Removing JacaScript event attributes

Hi,

I have some code to clean up an HTML document before doing additional processing. One of the steps in cleaning up the HTML document is to remove all JavaScript event attributes from HTML tags (such as onclick, onblur, etc). I have the following code but it seems to have problems when the JavaScript contains a \“. I’m not so great with regular expressions so I’m not really sure how to have it exclude the \” sub-pattern. Any help on how to make this regex better would be appropriated!


$html = preg_replace('#(onabort|onactivate|onafterprint|onafterupdate|onbeforeactivate|on
beforecopy|onbeforecut|onbeforedeactivate|onbeforeeditfocus|onbeforepaste|onbefo
reprint|onbeforeunload|onbeforeupdate|onblur|onbounce|oncellchange|onchange|oncl
ick|oncontextmenu|oncontrolselect|oncopy|oncut|ondataavaible|ondatasetchanged|on
datasetcomplete|ondblclick|ondeactivate|ondrag|ondragdrop|ondragend|ondragenter|
ondragleave|ondragover|ondragstart|ondrop|onerror|onerrorupdate|onfilterupdate|o
nfinish|onfocus|onfocusin|onfocusout|onhelp|onkeydown|onkeypress|onkeyup|onlayou
tcomplete|onload|onlosecapture|onmousedown|onmouseenter|onmouseleave|onmousemove
|onmoveout|onmouseover|onmouseup|onmousewheel|onmove|onmoveend|onmovestart|onpas
te|onpropertychange|onreadystatechange|onreset|onresize|onresizeend|onresizestar
t|onrowexit|onrowsdelete|onrowsinserted|onscroll|onselect|onselectionchange|onse
lectstart|onstart|onstop|onsubmit|onunload)\\s*=\\s*".*?"#is', '', $html);

Thanks!

Use htmlpurifier.
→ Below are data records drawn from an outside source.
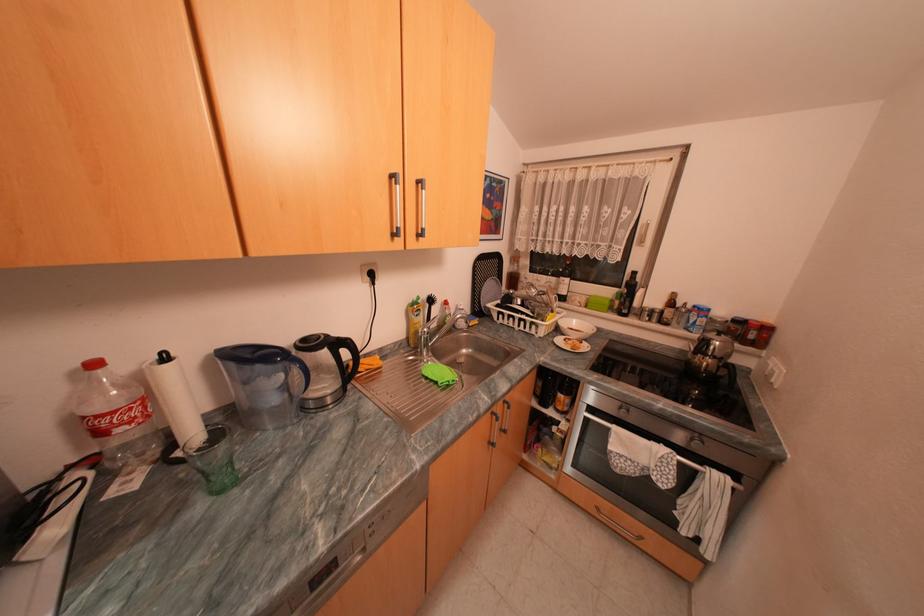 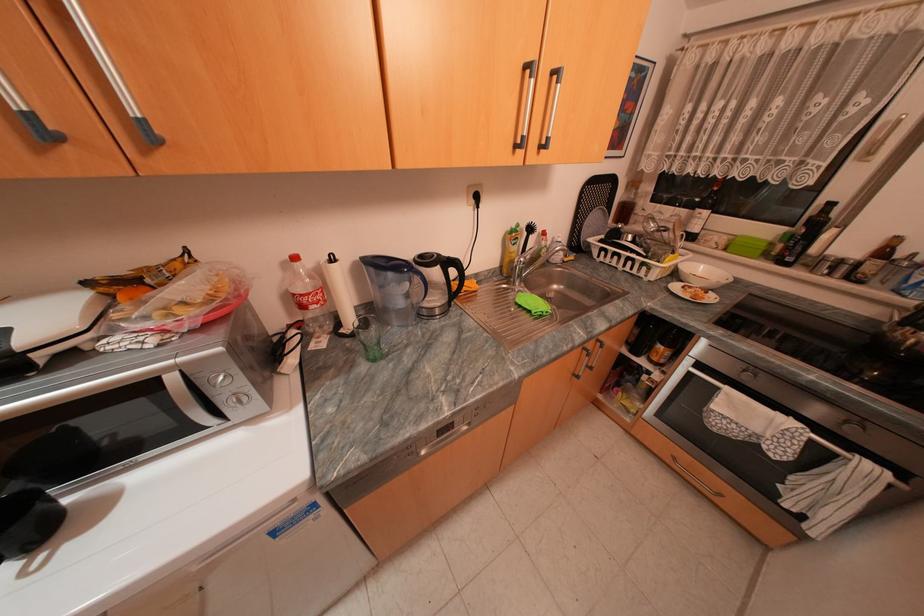 Based on the continuous images, in which direction is the camera rotating?

The camera rotated toward left-down. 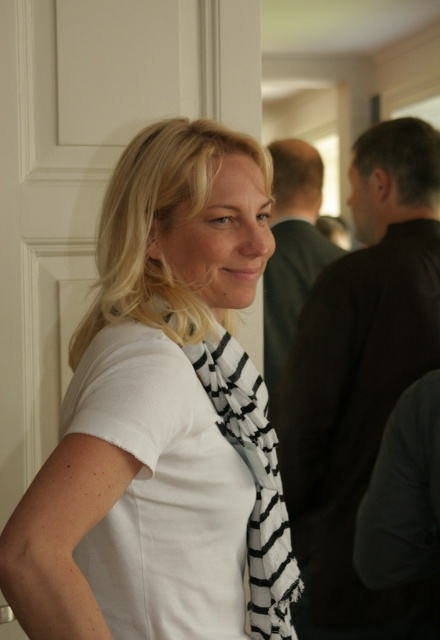 You are designing a layout for a fashion catalog and need to place the white matte scarf at center and the black matte vest at right in a vertical arrangement. Which item should be placed higher up to maintain visual balance?

The white matte scarf at center should be placed higher up because it is shorter than the black matte vest at right, helping to balance their heights in the vertical layout.

You are a fashion designer observing the scene. You need to decide whether the two scarves can be displayed together in a store window without overlapping. The store window requires a minimum of 10 centimeters between items. Can the white matte scarf at center and the black and white striped scarf at center be placed in the window as specified?

The white matte scarf at center and the black and white striped scarf at center are 8.97 centimeters apart, which is less than the required 10 centimeters. Therefore, they cannot be displayed together in the store window without overlapping as they do not meet the spacing requirement.

You are an interior designer planning to hang a picture frame exactly where the white matte scarf at center is currently positioned. The coordinates given are in a normalized system where the bottom left corner is the origin. Where on the wall should you mark the spot for the nail?

The white matte scarf at center is located at point coordinates 0.653 in the x axis and 0.370 in the y axis. Since the coordinate system has the bottom left corner as origin, you should mark the spot at 65.3 percent from the left edge and 37 percent from the bottom edge of the wall. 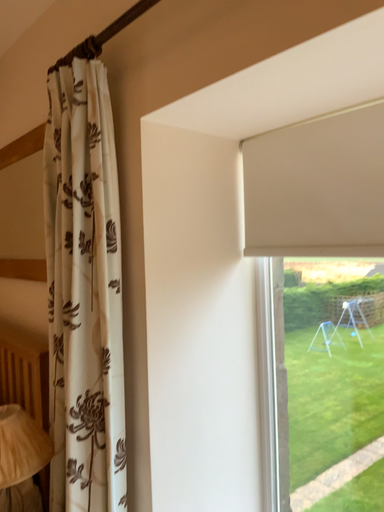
Trying to parse html and javascript using regular expressions is very difficult to do correctly.

This might be helpful.

I’ll second this with the addendum that if you’re filtering input from untrusted sources (guest users) you’re probably better off using a bbcode library. Direct attachment of event handlers like this isn’t the only way to attach javascript events to an object.

Htmlpurifier looks pretty solid. Unfortunatly it only parses anything within the body tags :(. I’m writing something where I need to parse an entire web page. Basically I want to strip out the javascript in order to clean out some crud before the parser attempts to extract data from the page.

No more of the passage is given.